Flash loans are uncollateralized loans that must be borrowed and repaid within the same Ethereum transaction. If the repayment doesn’t happen, the entire transaction is reverted as if the loan never occurred.

How they work:

  1. A smart contract calls flashLoan() on Aave
  2. Aave transfers the requested amount (up to pool liquidity) to the calling contract
  3. The contract executes arbitrary logic (arbitrage, liquidations, collateral swaps)
  4. Before the transaction ends, the contract returns the full amount + fee (0.09%)
  5. If repayment fails, the entire transaction reverts — no loss to Aave

Flash loans enable:

  • Arbitrage between DEXes without initial capital
  • Collateral swapping (replace ETH collateral with wBTC in one transaction)
  • Self-liquidation (repay your own loan without external capital)
  • Governance attacks (borrowing governance tokens to pass proposals — a known risk)

Flash loans are a unique primitive with no traditional finance equivalent — they exist only because of Ethereum’s atomic transaction model.


Interest Rate Model

Aave offers both variable and stable interest rates for borrowers:

Rate Type Description Risk
Variable Adjusts continuously based on utilization rate Rates can spike during high demand
Stable Fixed short-term; can be reset by protocol if conditions change significantly Slightly higher baseline cost

The interest rate curve:

  • Base rate + slope × utilization up to optimal utilization (~80%)
  • Above optimal: sharp rate spike to discourage over-utilization (liquidity crunch protection)

This “kinked” interest rate model became the standard for DeFi lending protocols.


Safety Module

AAVE token holders can stake in the Safety Module — a reserve fund that can be slashed (up to 30%) to cover protocol shortfall events (bad debt from liquidation failures). In return, stakers earn Safety Module rewards.

This makes AAVE stakers the backstop insurance for the protocol — analogous to MKR holders’ role in Maker.


Aave v3: Notable Upgrades

Aave v3 (March 2022) added:

  • Efficiency Mode (eMode): Higher LTV ratios for correlated assets (e.g., USDC/DAI at 97% LTV)
  • Isolation Mode: New assets added in isolation with capped total debt to limit risk
  • Cross-chain portals: Native liquidity bridging across Aave deployments
  • Multi-chain deployment: Aave v3 is on Ethereum, Polygon, Arbitrum, Optimism, Avalanche, and more

Reality Check

Aave has operated without a major hack since launch — a remarkable record.
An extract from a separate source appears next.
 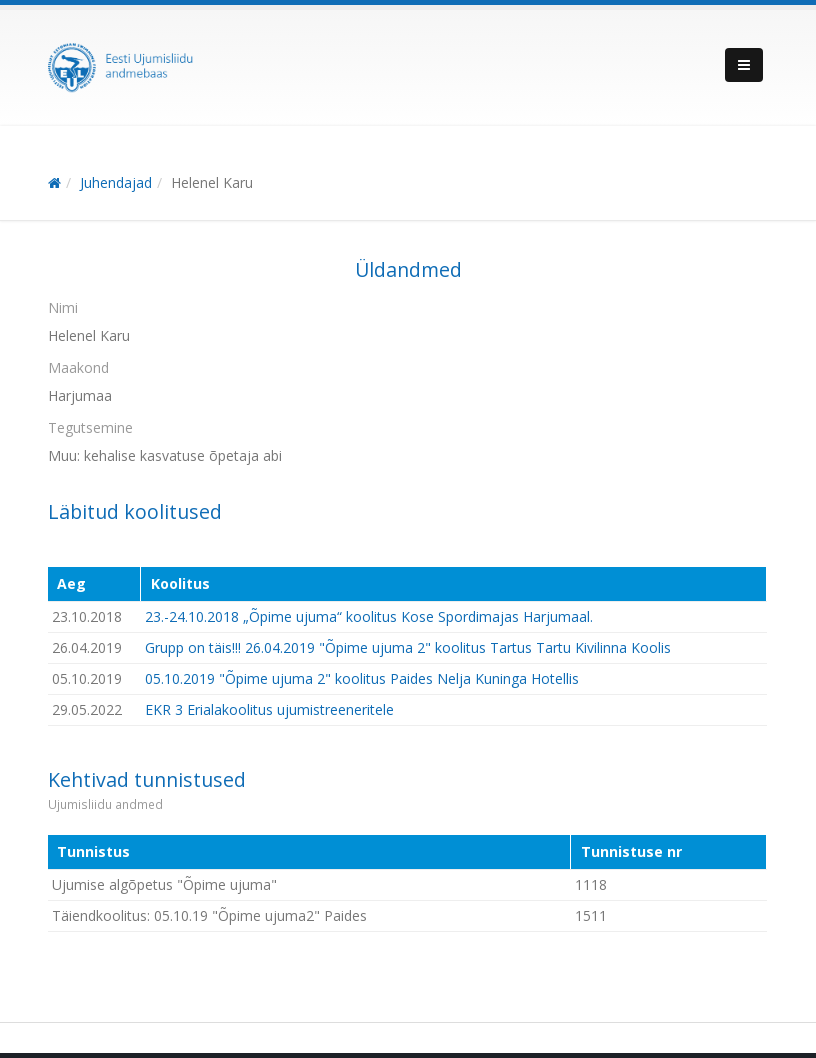 What do you see at coordinates (362, 678) in the screenshot?
I see `05.10.2019 "Õpime ujuma 2" koolitus Paides Nelja Kuninga Hotellis` at bounding box center [362, 678].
However:

  • Aave lost ~$1.6M in the Curve Finance and Euler Finance incidents (2023) due to bad debt
  • The CRV crisis (November 2022): Michael Egorov borrowed $108M in stablecoins from Aave against CRV tokens; CRV price decline nearly triggered a massive undercollateralized position
  • Flash loans have been used in dozens of DeFi exploits (Beanstalk, dForce, and others) by flash-borrowing governance tokens for hostile votes

Legacy

Aave established the standard DeFi money market architecture used by dozens of protocols. Flash loans are widely cited as one of the most genuinely novel cryptographic/economic primitives blockchain has produced. The “Safety Module” governance-staking-as-insurance model has been replicated across DeFi.


Related Terms


Research

  • Aave Team. (2020). Aave Protocol Whitepaper v1.0. github.com/aave/aave-protocol.

— Primary source. Section 3 (flash loans) and Section 4 (interest rate model) are the key contributions.

  • Qin, K., Zhou, L., Livshits, B., & Gervais, A. (2021). Attacking the DeFi Ecosystem with Flash Loans for Fun and Profit. FC 2021.

— Academic analysis of flash loan attacks; uses Aave’s flash loan as the primary case study.

  • Gudgeon, L., et al. (2020). DeFi Protocols for Loanable Funds. ACM AFT 2020.

— Economic analysis of interest rate dynamics in Aave, Compound, and Maker.